*** Opening of GIVEN ENTRIES ***

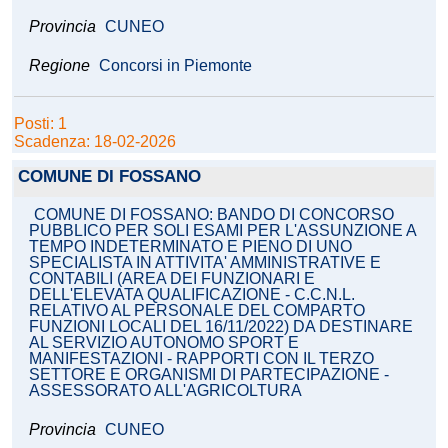
Provincia
CUNEO
Regione
Concorsi in Piemonte
Posti: 1
Scadenza: 18-02-2026
COMUNE DI FOSSANO
COMUNE DI FOSSANO: BANDO DI CONCORSO
PUBBLICO PER SOLI ESAMI PER L'ASSUNZIONE A
TEMPO INDETERMINATO E PIENO DI UNO
SPECIALISTA IN ATTIVITA' AMMINISTRATIVE E
CONTABILI (AREA DEI FUNZIONARI E
DELL'ELEVATA QUALIFICAZIONE - C.C.N.L.
RELATIVO AL PERSONALE DEL COMPARTO
FUNZIONI LOCALI DEL 16/11/2022) DA DESTINARE
AL SERVIZIO AUTONOMO SPORT E
MANIFESTAZIONI - RAPPORTI CON IL TERZO
SETTORE E ORGANISMI DI PARTECIPAZIONE -
ASSESSORATO ALL'AGRICOLTURA
Provincia
CUNEO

*** Close of GIVEN ENTRIES ***

Output the lines above in full and exactly as given, omitting any pictures.

* **WRITTEN RESPONSE**:
Provincia
CUNEO
Regione
Concorsi in Piemonte
Posti: 1
Scadenza: 18-02-2026
COMUNE DI FOSSANO
COMUNE DI FOSSANO: BANDO DI CONCORSO
PUBBLICO PER SOLI ESAMI PER L'ASSUNZIONE A
TEMPO INDETERMINATO E PIENO DI UNO
SPECIALISTA IN ATTIVITA' AMMINISTRATIVE E
CONTABILI (AREA DEI FUNZIONARI E
DELL'ELEVATA QUALIFICAZIONE - C.C.N.L.
RELATIVO AL PERSONALE DEL COMPARTO
FUNZIONI LOCALI DEL 16/11/2022) DA DESTINARE
AL SERVIZIO AUTONOMO SPORT E
MANIFESTAZIONI - RAPPORTI CON IL TERZO
SETTORE E ORGANISMI DI PARTECIPAZIONE -
ASSESSORATO ALL'AGRICOLTURA
Provincia
CUNEO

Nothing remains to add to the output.